Re: Clarification required: BP6 "use HTTP URIs for spatial things" from Jeremy Tandy on 2016-08-31 (public-sdw-wg@w3.org from August 2016)

From: Jeremy Tandy <jeremy.tandy@gmail.com>
Date: Wed, 31 Aug 2016 07:50:26 +0000
To: Clemens Portele <portele@interactive-instruments.de>, Rob Atkinson <rob@metalinkage.com.au>, Phil Archer <phila@w3.org>, Linda van den Brink <l.vandenbrink@geonovum.nl>, Bill Roberts <bill@swirrl.com>
Cc: SDW WG Public List <public-sdw-wg@w3.org>
Message-ID: <CADtUq_2dT8S-VnMUf5wjDGsQXJuPiOv20Oi5UviwNQFF7RGSqA@mail.gmail.com>
Thanks Rob & Clemens ...
On Wed, 31 Aug 2016 at 08:30, Clemens Portele <
portele@interactive-instruments.de> wrote:

> +1
>
>
> On 30 August 2016 at 10:10:26, Jeremy Tandy (jeremy.tandy@gmail.com)
> wrote:
>
> Hi. It would be good to close this issue out & include our collective
> recommendation in the BP doc working draft.
>
> PROPOSAL: SDW working group recommends use of "indirect identifiers" for
> spatial things
>
> ... I'll start the voting.
>
> +1
>
> Jeremy
>
> (BTW, to make sense of the PROPOSAL you'll need to read the email thread)
>
> On Fri, 26 Aug 2016 at 10:12 Linda van den Brink <
> l.vandenbrink@geonovum.nl> wrote:
>
>> So… do we agree we can recommend indirect identifiers, or do we try to
>> fix the issue with getting the correct identifier as Rob describes?
>>
>>
>>
>> While waiting for this I’ve updated the issue and the text referring to
>> the issue in BP6.
>>
>>
>>
>> *Van:* Rob Atkinson [mailto:rob@metalinkage.com.au]

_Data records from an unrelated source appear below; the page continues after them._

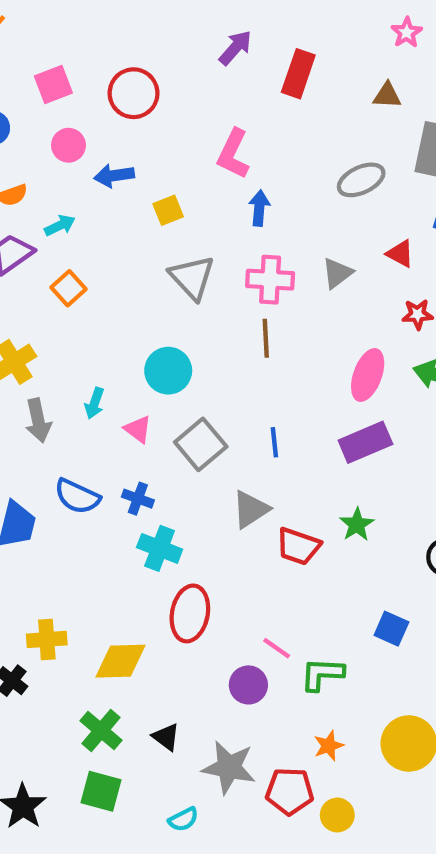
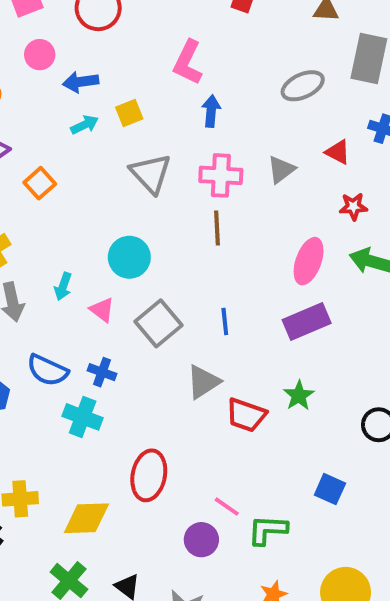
cyan arrow: (60, 225) -> (85, 125), moved
cyan cross: (160, 548) -> (83, 417), moved

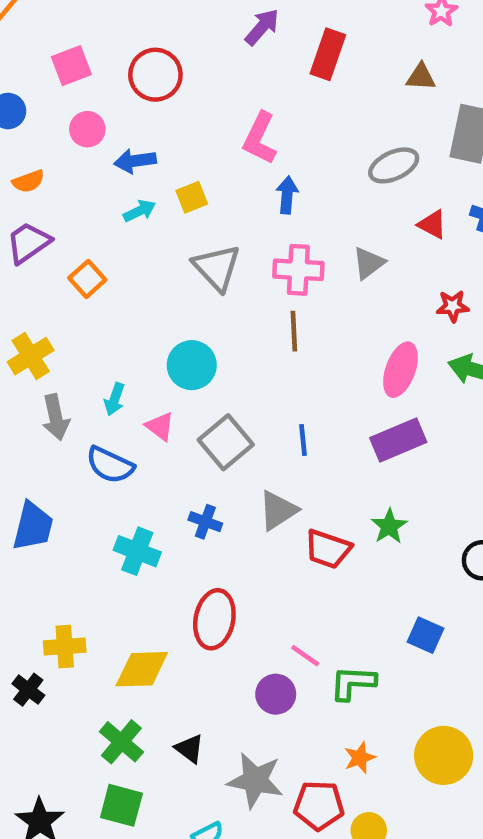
red triangle: (338, 152) -> (432, 224), moved
blue semicircle: (47, 370) -> (110, 465), moved
blue cross: (102, 372) -> (205, 522), moved

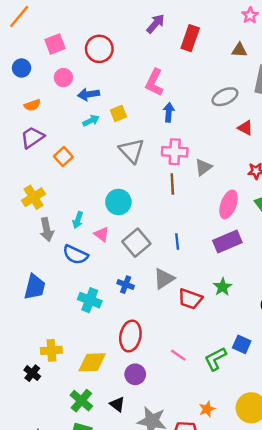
gray triangle: (369, 263) -> (203, 167), moved
green L-shape: (353, 683) -> (215, 359), moved, turned -30
purple circle: (276, 694) -> (135, 374), moved

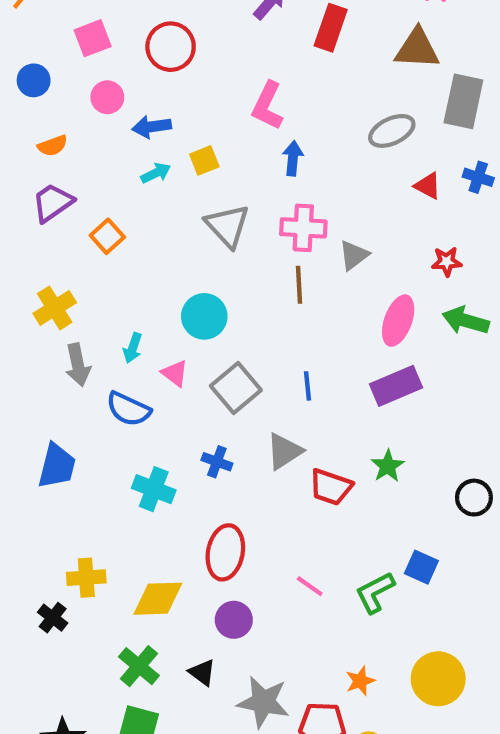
brown triangle: (239, 50) -> (417, 49), size x1.6

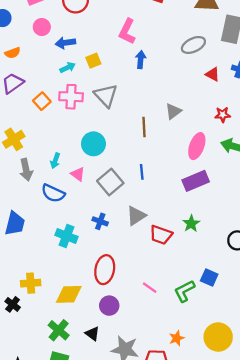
pink cross: (303, 228) -> (71, 97), moved
blue line: (308, 386) -> (142, 172), moved

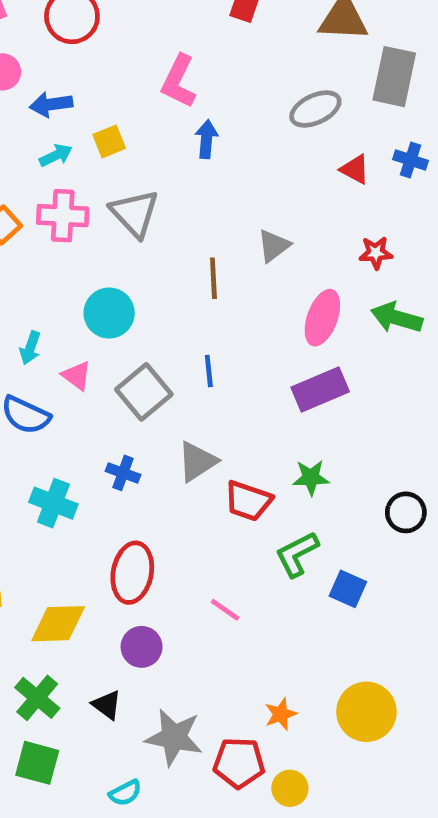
green star: (191, 224) -> (311, 478), turned 30
green L-shape: (184, 291) -> (297, 554), moved

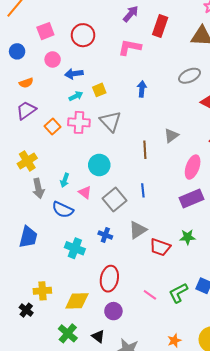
pink L-shape: (179, 81) -> (130, 47), moved, turned 75
green L-shape: (297, 554) -> (178, 293), moved

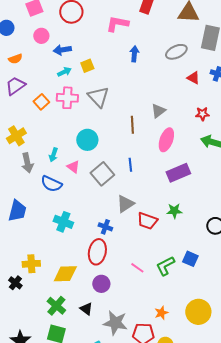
blue arrow: (142, 89) -> (134, 54), moved
pink ellipse: (193, 167) -> (166, 140), moved
blue cross: (105, 235) -> (105, 227), moved

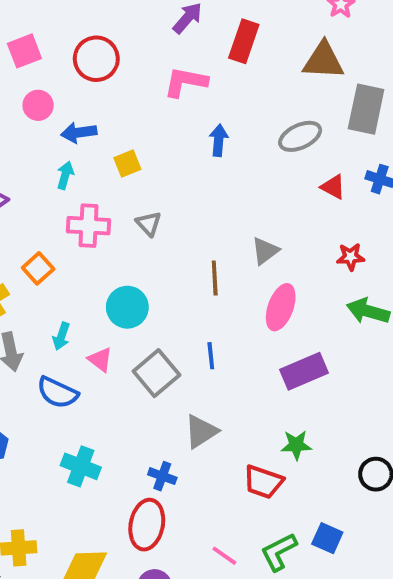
cyan arrow: (64, 72) -> (65, 175), moved, turned -48
gray triangle: (98, 97) -> (149, 224), size x0.6
orange square: (41, 102) -> (38, 268), moved
red trapezoid: (147, 221) -> (263, 482), moved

>> *Verzonden:* woensdag 24 augustus 2016 13:56
>> *Aan:* Jeremy Tandy; Phil Archer; Linda van den Brink; Bill Roberts
>>
>>
>> *CC:* SDW WG Public List
>>
>> *Onderwerp:* Re: Clarification required: BP6 "use HTTP URIs for spatial
>> things"
>>
>>
>>
>> Hi
>>
>>
>>
>> Agree this is a real concern - people cant be blamed for doing the
>> obvious, if dumb, thing..
>>
>>
>>
>> I think we should take note of best practice in the HTML world - which is
>> often to include a citable link to a resource in the rendered view.  Or a
>> "share" or something similar. We can also put fairly explicit annotation in
>> machine-readable code - stating that the resource is about the URI - and
>> even notes saying when citing this resource use the URI....
>>
>>
>>
>> I'd also like to see browsers evolve to offer you the original link or
>> the redirected when cutting and pasting - how hard can it be!
>>
>>
>>
>> Maybe we can get Ed to ask around Google Chrome team for suggestions on
>> how best to handle this :-)
>>
>>
>>
>> Rob
>>
>>
>>
>>
>>
>>
>>
>> On Wed, 24 Aug 2016 at 18:27 Jeremy Tandy <jeremy.tandy@gmail.com> wrote:
>>
>> Yes, I think so ... And we should do so if we are recommending "indirect
>> identification".
>>
>> Jeremy
>>
>> On Wed, 24 Aug 2016 at 09:24, Phil Archer <phila@w3.org> wrote:
>>
>> Bill's comments also made me think about some of the classic arguments,
>> such as that a lake doesn't have a last updated date and isn't 435KB
>> big. Which are true, however, that kind of metadata generally comes from
>> the server, i.e. the HTTP layer. That's an over simplification but the
>> point is that it is relatively easy to avoid deliberately creating
>> misleading metadata - metadata about the doc rather than the thing it
>> describes - and it's also generally easy to avoid looking for that
>> metadata.
>>
>> Is there scope for some BP advice there?
>>
>> Phil.
>>
>> On 24/08/2016 08:25, Jeremy Tandy wrote:
>> > Thanks Linda. More clear examples where being "correct" (in terms of
>> > avoiding uri collisions by using two distinct uris) is making things
>> worse
>> > because users take the wrong one!
>> >
>> > So, as a WG, are we content to recommend this "indirect identification"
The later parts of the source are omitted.